* **What is expected**
Print the data below verbatim, minus images.

-.-.-

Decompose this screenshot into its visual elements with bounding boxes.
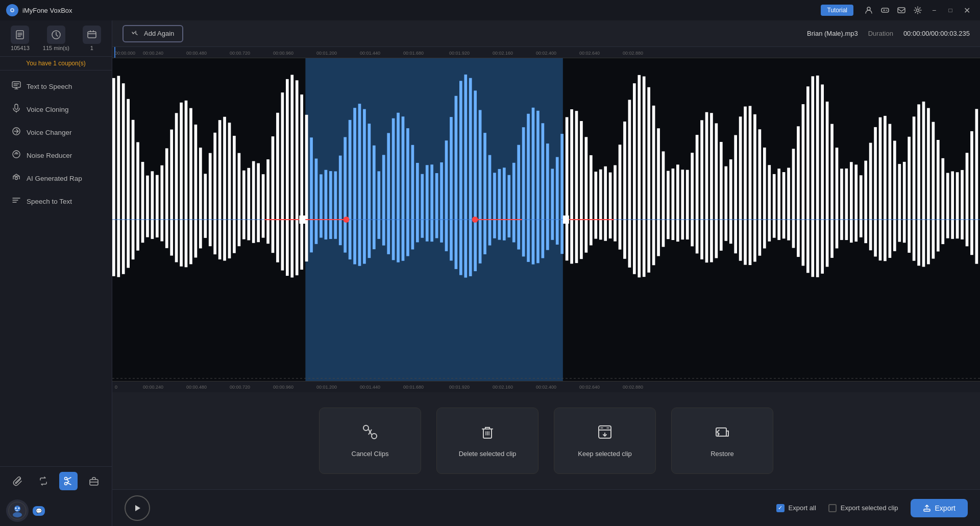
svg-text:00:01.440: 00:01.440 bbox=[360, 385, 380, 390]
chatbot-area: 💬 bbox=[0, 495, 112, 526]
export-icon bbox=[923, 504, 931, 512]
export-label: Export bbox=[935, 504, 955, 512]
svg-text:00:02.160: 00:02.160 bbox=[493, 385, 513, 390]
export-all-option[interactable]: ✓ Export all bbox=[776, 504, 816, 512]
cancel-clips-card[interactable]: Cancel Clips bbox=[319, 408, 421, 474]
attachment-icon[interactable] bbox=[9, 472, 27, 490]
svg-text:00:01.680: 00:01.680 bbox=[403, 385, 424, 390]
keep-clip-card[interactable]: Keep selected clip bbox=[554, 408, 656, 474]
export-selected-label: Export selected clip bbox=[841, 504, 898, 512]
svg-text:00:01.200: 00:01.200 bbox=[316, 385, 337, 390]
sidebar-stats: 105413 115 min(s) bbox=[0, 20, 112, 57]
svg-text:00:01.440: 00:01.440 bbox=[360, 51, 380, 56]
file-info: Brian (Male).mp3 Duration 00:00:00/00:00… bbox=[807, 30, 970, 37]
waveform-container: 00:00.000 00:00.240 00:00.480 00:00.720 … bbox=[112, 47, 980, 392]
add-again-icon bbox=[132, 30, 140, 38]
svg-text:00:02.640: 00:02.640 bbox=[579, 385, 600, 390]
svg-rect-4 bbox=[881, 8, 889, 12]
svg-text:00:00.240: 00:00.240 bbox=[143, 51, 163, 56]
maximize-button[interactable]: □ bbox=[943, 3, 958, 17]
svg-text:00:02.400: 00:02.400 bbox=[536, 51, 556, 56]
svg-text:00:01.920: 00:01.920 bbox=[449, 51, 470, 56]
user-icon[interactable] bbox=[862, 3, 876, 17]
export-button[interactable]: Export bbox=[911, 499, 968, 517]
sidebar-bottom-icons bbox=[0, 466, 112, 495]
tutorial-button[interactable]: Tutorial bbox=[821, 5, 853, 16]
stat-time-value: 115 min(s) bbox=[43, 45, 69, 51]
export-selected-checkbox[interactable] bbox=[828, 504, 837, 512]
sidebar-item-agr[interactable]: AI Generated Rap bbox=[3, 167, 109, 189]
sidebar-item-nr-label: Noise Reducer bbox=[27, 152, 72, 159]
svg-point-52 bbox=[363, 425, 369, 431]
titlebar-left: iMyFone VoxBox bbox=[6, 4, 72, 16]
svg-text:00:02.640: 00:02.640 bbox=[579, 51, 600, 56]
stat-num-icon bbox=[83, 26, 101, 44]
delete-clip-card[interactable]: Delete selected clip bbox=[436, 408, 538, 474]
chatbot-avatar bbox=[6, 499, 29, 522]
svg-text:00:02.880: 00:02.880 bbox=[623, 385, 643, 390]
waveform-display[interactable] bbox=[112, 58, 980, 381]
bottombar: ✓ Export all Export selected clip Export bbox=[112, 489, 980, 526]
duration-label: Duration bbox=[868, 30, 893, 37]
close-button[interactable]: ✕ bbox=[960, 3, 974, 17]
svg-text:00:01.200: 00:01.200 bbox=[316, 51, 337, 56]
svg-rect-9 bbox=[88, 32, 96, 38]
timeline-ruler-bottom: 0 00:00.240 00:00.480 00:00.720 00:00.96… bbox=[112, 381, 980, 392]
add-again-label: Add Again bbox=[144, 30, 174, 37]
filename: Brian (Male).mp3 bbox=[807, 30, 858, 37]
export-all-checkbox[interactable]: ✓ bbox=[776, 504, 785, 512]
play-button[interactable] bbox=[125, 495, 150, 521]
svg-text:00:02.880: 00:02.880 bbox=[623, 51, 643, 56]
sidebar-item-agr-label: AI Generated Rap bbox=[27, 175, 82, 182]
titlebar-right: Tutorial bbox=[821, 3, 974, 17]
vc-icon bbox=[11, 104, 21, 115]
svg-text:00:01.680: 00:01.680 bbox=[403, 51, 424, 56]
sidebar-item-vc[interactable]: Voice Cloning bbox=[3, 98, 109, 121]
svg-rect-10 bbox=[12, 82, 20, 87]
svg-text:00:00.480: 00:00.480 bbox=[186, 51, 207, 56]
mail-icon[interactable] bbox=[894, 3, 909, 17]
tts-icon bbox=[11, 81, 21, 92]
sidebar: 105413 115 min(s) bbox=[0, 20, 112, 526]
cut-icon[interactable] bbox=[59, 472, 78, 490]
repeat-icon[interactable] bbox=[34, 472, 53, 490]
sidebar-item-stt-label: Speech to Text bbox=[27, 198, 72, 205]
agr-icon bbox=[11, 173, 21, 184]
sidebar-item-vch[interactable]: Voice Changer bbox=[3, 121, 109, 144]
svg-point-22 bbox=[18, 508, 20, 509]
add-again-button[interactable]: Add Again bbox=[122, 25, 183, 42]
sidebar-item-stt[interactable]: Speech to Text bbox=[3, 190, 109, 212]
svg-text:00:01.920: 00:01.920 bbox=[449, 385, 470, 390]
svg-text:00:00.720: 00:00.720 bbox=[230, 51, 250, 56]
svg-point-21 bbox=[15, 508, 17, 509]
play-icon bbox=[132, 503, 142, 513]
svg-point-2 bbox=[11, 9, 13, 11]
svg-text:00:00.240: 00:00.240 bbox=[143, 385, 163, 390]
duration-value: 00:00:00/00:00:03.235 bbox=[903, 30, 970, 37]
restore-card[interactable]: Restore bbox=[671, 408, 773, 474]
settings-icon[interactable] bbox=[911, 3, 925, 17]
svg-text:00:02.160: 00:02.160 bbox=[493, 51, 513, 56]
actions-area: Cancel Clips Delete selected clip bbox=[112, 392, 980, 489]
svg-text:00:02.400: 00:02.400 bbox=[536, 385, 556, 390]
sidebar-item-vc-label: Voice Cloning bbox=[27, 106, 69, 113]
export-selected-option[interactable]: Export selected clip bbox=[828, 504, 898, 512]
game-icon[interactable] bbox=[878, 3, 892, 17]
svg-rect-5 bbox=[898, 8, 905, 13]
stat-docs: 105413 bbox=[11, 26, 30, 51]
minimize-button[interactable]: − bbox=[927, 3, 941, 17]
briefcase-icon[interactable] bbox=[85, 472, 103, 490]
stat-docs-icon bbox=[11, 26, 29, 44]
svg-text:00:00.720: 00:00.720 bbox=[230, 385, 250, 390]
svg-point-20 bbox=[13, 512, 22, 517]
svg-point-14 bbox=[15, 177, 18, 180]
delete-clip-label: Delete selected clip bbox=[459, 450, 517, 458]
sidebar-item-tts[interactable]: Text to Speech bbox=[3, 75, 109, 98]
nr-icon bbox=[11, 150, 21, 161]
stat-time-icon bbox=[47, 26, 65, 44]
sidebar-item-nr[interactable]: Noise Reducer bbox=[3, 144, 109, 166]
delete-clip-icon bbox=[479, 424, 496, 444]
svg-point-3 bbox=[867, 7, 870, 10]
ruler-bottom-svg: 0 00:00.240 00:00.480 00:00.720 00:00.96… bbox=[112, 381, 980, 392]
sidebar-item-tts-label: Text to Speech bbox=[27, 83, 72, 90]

-.-.-

* **Result below**
Decompose this screenshot into its visual elements with bounding boxes.
svg-text:00:01.440: 00:01.440 bbox=[360, 385, 380, 390]
chatbot-area: 💬 bbox=[0, 495, 112, 526]
export-icon bbox=[923, 504, 931, 512]
export-label: Export bbox=[935, 504, 955, 512]
svg-text:00:02.160: 00:02.160 bbox=[493, 385, 513, 390]
export-all-option[interactable]: ✓ Export all bbox=[776, 504, 816, 512]
cancel-clips-card[interactable]: Cancel Clips bbox=[319, 408, 421, 474]
attachment-icon[interactable] bbox=[9, 472, 27, 490]
svg-text:00:01.680: 00:01.680 bbox=[403, 385, 424, 390]
keep-clip-card[interactable]: Keep selected clip bbox=[554, 408, 656, 474]
export-selected-label: Export selected clip bbox=[841, 504, 898, 512]
svg-text:00:01.200: 00:01.200 bbox=[316, 385, 337, 390]
sidebar-stats: 105413 115 min(s) bbox=[0, 20, 112, 57]
svg-text:00:01.440: 00:01.440 bbox=[360, 51, 380, 56]
file-info: Brian (Male).mp3 Duration 00:00:00/00:00… bbox=[807, 30, 970, 37]
waveform-container: 00:00.000 00:00.240 00:00.480 00:00.720 … bbox=[112, 47, 980, 392]
add-again-icon bbox=[132, 30, 140, 38]
svg-text:00:02.640: 00:02.640 bbox=[579, 385, 600, 390]
svg-rect-4 bbox=[881, 8, 889, 12]
svg-text:00:00.240: 00:00.240 bbox=[143, 51, 163, 56]
maximize-button[interactable]: □ bbox=[943, 3, 958, 17]
svg-text:00:02.400: 00:02.400 bbox=[536, 51, 556, 56]
svg-text:00:01.920: 00:01.920 bbox=[449, 51, 470, 56]
user-icon[interactable] bbox=[862, 3, 876, 17]
export-button[interactable]: Export bbox=[911, 499, 968, 517]
sidebar-bottom-icons bbox=[0, 466, 112, 495]
tutorial-button[interactable]: Tutorial bbox=[821, 5, 853, 16]
stat-time-value: 115 min(s) bbox=[43, 45, 69, 51]
export-selected-checkbox[interactable] bbox=[828, 504, 837, 512]
sidebar-item-agr[interactable]: AI Generated Rap bbox=[3, 167, 109, 189]
sidebar-item-nr-label: Noise Reducer bbox=[27, 152, 72, 159]
svg-point-52 bbox=[363, 425, 369, 431]
titlebar-left: iMyFone VoxBox bbox=[6, 4, 72, 16]
svg-text:00:02.640: 00:02.640 bbox=[579, 51, 600, 56]
stat-num-icon bbox=[83, 26, 101, 44]
delete-clip-card[interactable]: Delete selected clip bbox=[436, 408, 538, 474]
chatbot-avatar bbox=[6, 499, 29, 522]
svg-text:00:02.880: 00:02.880 bbox=[623, 385, 643, 390]
waveform-display[interactable] bbox=[112, 58, 980, 381]
bottombar: ✓ Export all Export selected clip Export bbox=[112, 489, 980, 526]
duration-label: Duration bbox=[868, 30, 893, 37]
close-button[interactable]: ✕ bbox=[960, 3, 974, 17]
svg-text:00:01.200: 00:01.200 bbox=[316, 51, 337, 56]
svg-rect-9 bbox=[88, 32, 96, 38]
timeline-ruler-bottom: 0 00:00.240 00:00.480 00:00.720 00:00.96… bbox=[112, 381, 980, 392]
add-again-label: Add Again bbox=[144, 30, 174, 37]
filename: Brian (Male).mp3 bbox=[807, 30, 858, 37]
export-all-checkbox[interactable]: ✓ bbox=[776, 504, 785, 512]
play-button[interactable] bbox=[125, 495, 150, 521]
svg-text:00:02.880: 00:02.880 bbox=[623, 51, 643, 56]
sidebar-item-agr-label: AI Generated Rap bbox=[27, 175, 82, 182]
titlebar-right: Tutorial bbox=[821, 3, 974, 17]
vc-icon bbox=[11, 104, 21, 115]
svg-text:00:01.680: 00:01.680 bbox=[403, 51, 424, 56]
sidebar-item-vc[interactable]: Voice Cloning bbox=[3, 98, 109, 121]
svg-rect-10 bbox=[12, 82, 20, 87]
svg-text:00:00.480: 00:00.480 bbox=[186, 51, 207, 56]
mail-icon[interactable] bbox=[894, 3, 909, 17]
tts-icon bbox=[11, 81, 21, 92]
sidebar: 105413 115 min(s) bbox=[0, 20, 112, 526]
cut-icon[interactable] bbox=[59, 472, 78, 490]
repeat-icon[interactable] bbox=[34, 472, 53, 490]
sidebar-item-stt-label: Speech to Text bbox=[27, 198, 72, 205]
agr-icon bbox=[11, 173, 21, 184]
sidebar-item-vch[interactable]: Voice Changer bbox=[3, 121, 109, 144]
svg-point-22 bbox=[18, 508, 20, 509]
add-again-button[interactable]: Add Again bbox=[122, 25, 183, 42]
sidebar-item-stt[interactable]: Speech to Text bbox=[3, 190, 109, 212]
svg-text:00:01.920: 00:01.920 bbox=[449, 385, 470, 390]
svg-text:00:00.720: 00:00.720 bbox=[230, 51, 250, 56]
svg-point-21 bbox=[15, 508, 17, 509]
play-icon bbox=[132, 503, 142, 513]
svg-point-2 bbox=[11, 9, 13, 11]
svg-text:00:00.240: 00:00.240 bbox=[143, 385, 163, 390]
duration-value: 00:00:00/00:00:03.235 bbox=[903, 30, 970, 37]
restore-card[interactable]: Restore bbox=[671, 408, 773, 474]
settings-icon[interactable] bbox=[911, 3, 925, 17]
svg-text:00:02.160: 00:02.160 bbox=[493, 51, 513, 56]
actions-area: Cancel Clips Delete selected clip bbox=[112, 392, 980, 489]
svg-text:00:02.400: 00:02.400 bbox=[536, 385, 556, 390]
sidebar-item-vc-label: Voice Cloning bbox=[27, 106, 69, 113]
export-selected-option[interactable]: Export selected clip bbox=[828, 504, 898, 512]
game-icon[interactable] bbox=[878, 3, 892, 17]
svg-rect-5 bbox=[898, 8, 905, 13]
stat-docs: 105413 bbox=[11, 26, 30, 51]
minimize-button[interactable]: − bbox=[927, 3, 941, 17]
briefcase-icon[interactable] bbox=[85, 472, 103, 490]
stat-docs-icon bbox=[11, 26, 29, 44]
svg-text:00:00.720: 00:00.720 bbox=[230, 385, 250, 390]
svg-point-20 bbox=[13, 512, 22, 517]
svg-point-14 bbox=[15, 177, 18, 180]
delete-clip-label: Delete selected clip bbox=[459, 450, 517, 458]
sidebar-item-tts[interactable]: Text to Speech bbox=[3, 75, 109, 98]
nr-icon bbox=[11, 150, 21, 161]
stat-time-icon bbox=[47, 26, 65, 44]
sidebar-item-nr[interactable]: Noise Reducer bbox=[3, 144, 109, 166]
delete-clip-icon bbox=[479, 424, 496, 444]
svg-point-3 bbox=[867, 7, 870, 10]
ruler-bottom-svg: 0 00:00.240 00:00.480 00:00.720 00:00.96… bbox=[112, 381, 980, 392]
sidebar-item-tts-label: Text to Speech bbox=[27, 83, 72, 90]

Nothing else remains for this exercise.